"You need not be afraid of me, mother," he replied, wearily; "but you must not ask me to believe in your voices and all the rest of it. It's too unnatural and too foolish. But you're my good little mother all the same, and I'm not going to desert you. I'm going to stay right here and help you fight it out."

She took his words to mean something sweet and filial and went to his arms with happiness.

As she lifted her head from his shoulder he looked round the room and said, "But, mother, this ghost-room has got to go."

"Oh, Victor, don't say that. I am ready to promise not to take money for my work, but I can't promise anything further; and as for my ghost-room, as you call it, it has so many associations with Paul and your grandfather that I cannot think of giving it up. I dare not give it up."

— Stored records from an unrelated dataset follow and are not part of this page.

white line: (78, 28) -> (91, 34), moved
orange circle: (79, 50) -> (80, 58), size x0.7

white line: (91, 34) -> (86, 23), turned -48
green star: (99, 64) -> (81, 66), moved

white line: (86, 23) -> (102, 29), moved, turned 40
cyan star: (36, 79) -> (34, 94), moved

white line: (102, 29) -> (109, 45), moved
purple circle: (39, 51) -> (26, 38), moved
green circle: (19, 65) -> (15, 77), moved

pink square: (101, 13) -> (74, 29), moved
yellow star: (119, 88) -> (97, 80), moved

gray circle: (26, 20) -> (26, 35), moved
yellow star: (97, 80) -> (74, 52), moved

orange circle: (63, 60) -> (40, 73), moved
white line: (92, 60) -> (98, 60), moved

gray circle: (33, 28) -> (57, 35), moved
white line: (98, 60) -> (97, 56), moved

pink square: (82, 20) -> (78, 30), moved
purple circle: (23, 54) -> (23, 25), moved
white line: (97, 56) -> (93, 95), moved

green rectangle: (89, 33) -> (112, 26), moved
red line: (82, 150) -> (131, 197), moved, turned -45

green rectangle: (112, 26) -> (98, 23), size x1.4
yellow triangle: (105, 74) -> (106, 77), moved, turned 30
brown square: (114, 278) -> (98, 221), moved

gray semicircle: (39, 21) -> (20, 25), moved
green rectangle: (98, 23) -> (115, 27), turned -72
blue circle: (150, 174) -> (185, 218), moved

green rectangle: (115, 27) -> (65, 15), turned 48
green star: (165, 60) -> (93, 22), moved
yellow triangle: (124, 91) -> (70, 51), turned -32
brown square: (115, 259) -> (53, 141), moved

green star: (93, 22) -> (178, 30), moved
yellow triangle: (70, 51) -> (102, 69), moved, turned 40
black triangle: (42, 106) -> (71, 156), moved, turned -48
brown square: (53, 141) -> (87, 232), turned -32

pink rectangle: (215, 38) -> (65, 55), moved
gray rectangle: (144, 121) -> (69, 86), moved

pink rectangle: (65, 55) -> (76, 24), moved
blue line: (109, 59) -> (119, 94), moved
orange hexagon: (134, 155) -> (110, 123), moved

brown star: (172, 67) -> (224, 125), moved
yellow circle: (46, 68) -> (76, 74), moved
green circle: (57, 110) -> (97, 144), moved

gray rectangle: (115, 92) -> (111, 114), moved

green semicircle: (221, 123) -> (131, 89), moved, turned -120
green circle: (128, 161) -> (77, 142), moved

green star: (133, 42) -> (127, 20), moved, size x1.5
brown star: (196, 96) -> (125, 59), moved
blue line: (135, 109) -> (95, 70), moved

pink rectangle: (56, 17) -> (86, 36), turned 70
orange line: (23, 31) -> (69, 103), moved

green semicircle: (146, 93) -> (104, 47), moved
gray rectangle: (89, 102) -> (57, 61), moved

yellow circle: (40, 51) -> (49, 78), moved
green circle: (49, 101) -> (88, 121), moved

"You must quit it," he repeated. "If you give another séance—for money—I will leave you and I will never come back." And on his face was the stubborn look of his father.


III

VICTOR MAKES A TEST

That night was a long and restless one for the mother, but the son, with the healthy boy's power of forgetfulness, slept dreamlessly, waking only when the morning light struck beneath his eyelids. For a moment the thunder of the elevated trains in the alley puzzled him, and he rose dazedly on his elbow expecting to catch Frenson at some practical joke, but as his eyes took in the faded carpet, the cheap curtains, the decrepit furniture, his brain cleared and his beleaguering worries came back upon him like a swarm of vultures.

He recalled the terror of his mother's trance, the coming of her lovely friends, the ride, the luxurious dinner, and, last of all, the significant words with which they had parted.